MATERIAL TO PROCESS: Begin

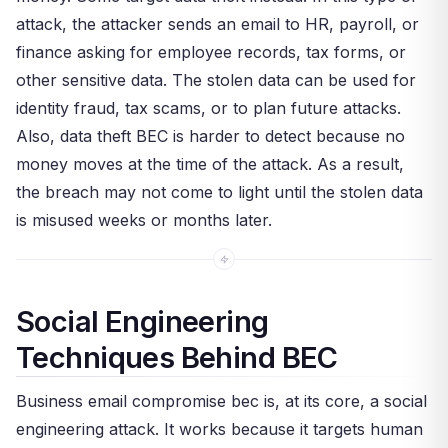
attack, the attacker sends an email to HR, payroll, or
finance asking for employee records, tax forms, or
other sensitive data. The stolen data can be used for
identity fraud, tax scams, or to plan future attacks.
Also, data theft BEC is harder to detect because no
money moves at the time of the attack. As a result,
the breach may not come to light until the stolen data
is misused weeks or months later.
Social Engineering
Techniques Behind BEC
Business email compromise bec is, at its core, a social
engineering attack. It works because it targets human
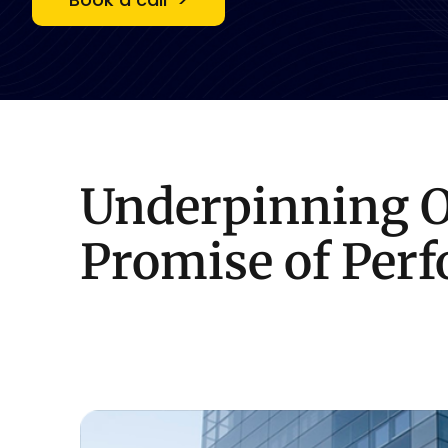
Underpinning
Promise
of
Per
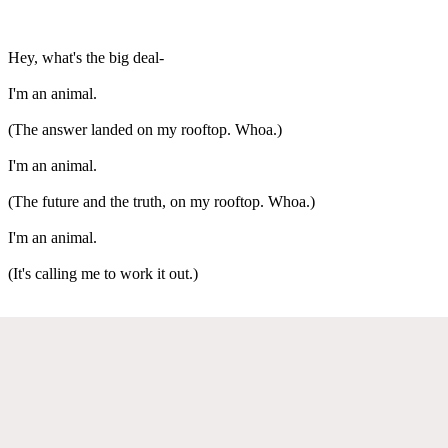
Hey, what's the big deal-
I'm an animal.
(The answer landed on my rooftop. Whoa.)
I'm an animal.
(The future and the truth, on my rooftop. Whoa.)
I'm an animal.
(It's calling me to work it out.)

MATERIAL TO PROCESS: End
MATERIAL TO PROCESS: Begin

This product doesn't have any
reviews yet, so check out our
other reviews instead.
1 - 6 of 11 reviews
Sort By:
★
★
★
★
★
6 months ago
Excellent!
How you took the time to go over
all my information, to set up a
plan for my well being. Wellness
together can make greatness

MATERIAL TO PROCESS: End
MATERIAL TO PROCESS: Begin

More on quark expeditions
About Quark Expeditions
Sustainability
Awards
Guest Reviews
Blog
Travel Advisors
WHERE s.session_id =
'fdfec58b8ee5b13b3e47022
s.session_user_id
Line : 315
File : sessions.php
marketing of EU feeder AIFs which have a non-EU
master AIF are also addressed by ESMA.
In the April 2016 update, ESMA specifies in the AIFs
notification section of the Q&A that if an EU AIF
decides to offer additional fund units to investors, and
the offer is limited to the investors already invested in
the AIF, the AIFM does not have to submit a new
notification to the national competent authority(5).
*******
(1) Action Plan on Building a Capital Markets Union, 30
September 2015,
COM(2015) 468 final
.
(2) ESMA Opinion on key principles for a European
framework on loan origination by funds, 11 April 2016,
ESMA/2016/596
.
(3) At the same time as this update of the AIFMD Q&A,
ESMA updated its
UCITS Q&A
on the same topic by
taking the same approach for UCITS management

MATERIAL TO PROCESS: End

- [WORK REQUIRED]: Which lines above include the word "notification"? Pick them out and copy them.

- [RESULT OF THIS EXERCISE]:
notification section of the Q&A that if an EU AIF
notification to the national competent authority(5).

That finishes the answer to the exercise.